Apart from being theoretically supported, our method has two practical key strengths: First, the output of the activatons at a specific location depends on (at most) two lego pieces because the lego pieces are localized, meaning that they are zero outside a small range. 7. This makes our method is stable (well-conditioned), and fast to run. Second, we can control the degree of simplicity of our activations—as measured by the number of knots/linear regions—by changing the strength of the regularization applied 8. Therefore, our approach compatible with the Occam's razor principle: as long as it can do the job, the simpler, the better. Simple models have the advantage of being lighter (ocupying less memory) and faster. Moreover, they are more explainable/interpretable: if they make a prediction error, we have a better chance of actually understanding what went wrong (*cough* ChatGPT *cough*) 9.
In terms of results, we have observed that our method compares favorably to the traditional ReLU networks, with the improvement being more pronounced for simpler/smaller networks.

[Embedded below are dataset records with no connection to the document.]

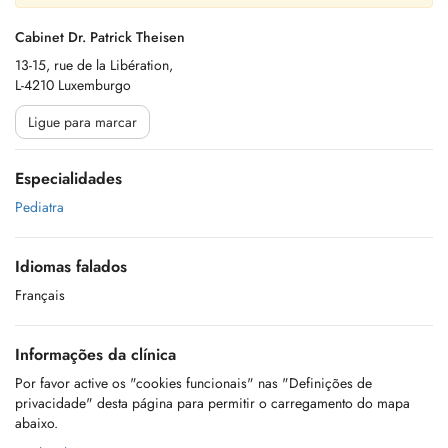
Cabinet Dr. Patrick Theisen
13-15, rue de la Libération,
L-4210 Luxemburgo
Ligue para marcar
Especialidades
Pediatra
Idiomas falados
Français
Informações da clínica
Por favor active os "cookies funcionais" nas "Definições de
privacidade" desta página para permitir o carregamento do mapa
abaixo.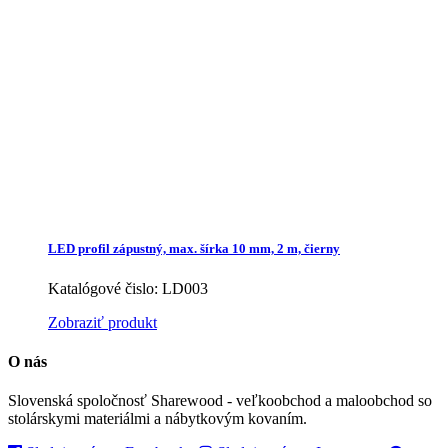
LED profil zápustný, max. šírka 10 mm, 2 m, čierny
Katalógové čislo: LD003
Zobraziť produkt
O nás
Slovenská spoločnosť Sharewood - veľkoobchod a maloobchod so
stolárskymi materiálmi a nábytkovým kovaním.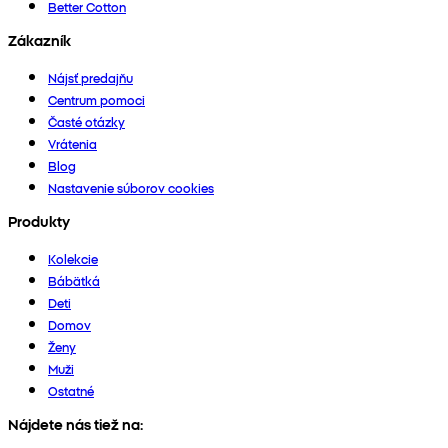
Better Cotton
Zákazník
Nájsť predajňu
Centrum pomoci
Časté otázky
Vrátenia
Blog
Nastavenie súborov cookies
Produkty
Kolekcie
Bábätká
Deti
Domov
Ženy
Muži
Ostatné
Nájdete nás tiež na: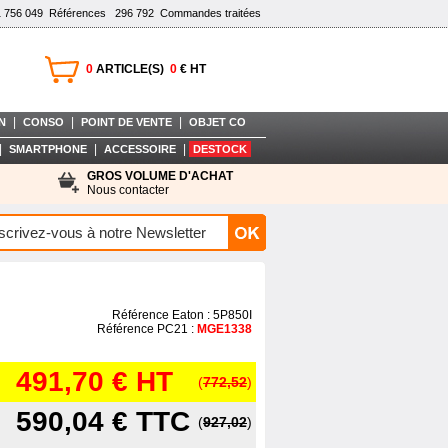
1 756 049
Références
296 792
Commandes traitées
0
ARTICLE(S)
0
€ HT
|
|
|
N
CONSO
POINT DE VENTE
OBJET CO
|
|
|
SMARTPHONE
ACCESSOIRE
DESTOCK
GROS VOLUME D'ACHAT
Nous contacter
Référence Eaton : 5P850I
Référence PC21 :
MGE1338
491,70 €
HT
(
772,52
)
590,04 €
TTC
(
927,02
)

The Second Project: Deep Spline Networks with Controlled Lipschitz Constant
In this work, we modified "slightly" the regularization term used in the previous work—the new version being called "second-order bounded variation"—and showed that this allowed us to control the Lipschitz constant of the network, which measures how robust the network's predictions are to small changes in the input. This is very important to ensure the reliability of neural nets. For example, we dont't want self-driving cars to not be able to detect stop signs if someone graffitied them or pasted small stickers on top. Unfortunately, this has been shown to happen with standard neural nets in this paper: a clear example of how a lack of robustness can lead to tragic consequences.
Publications
Impact
The foundational work on deep spline neural networks has been cited over 34 times in the scientific literature; the second work on the lipschitz control of such networks has been cited over 36 times.
Code & Tech Stack
This work resulted in the publication of a Pypi package called deepsplines. The code for this project can be found in this Github Repository. Here, I outline a few technologies that were used:
- Python: Programming language.
- Pytorch: Deep learning framework.
- Bash: Unix shell and command language.
Acknowledgments
I would like to thank my supervisor, Shayan Aziznejad, and Professor Michael Unser for their kindness and insight.
Footnotes
[1] In technical terms, we say that our goal is to find a model that “fits the data”.
[2] In technical terms, we say that we are looking for a model that “generalizes well to new inputs”. The problem of having a model that fits the data but is not able to generalize is called overfitting.
[3] I am restricting myself here to classification for didactic purposes.
[4] A pointwise operation is one for which each output element depends on a single input element.
[5] Otherwise, the problem is ill-posed.
[6] There are some extra boundary functions to make the location of the knots bounded to a region of interest.
[7] This is not the case with ReLU basis functions because they are not localized (they are non-zero at any point to the right of the knot). Therefore, we say they are poorly-conditioned.
[8] In technical terms, our method is able to enforce activation functions with sparse second-derivatives (in the weak sense).
[9] Neural networks are sometimes called “black-box models” partly because of their lack of interpretability.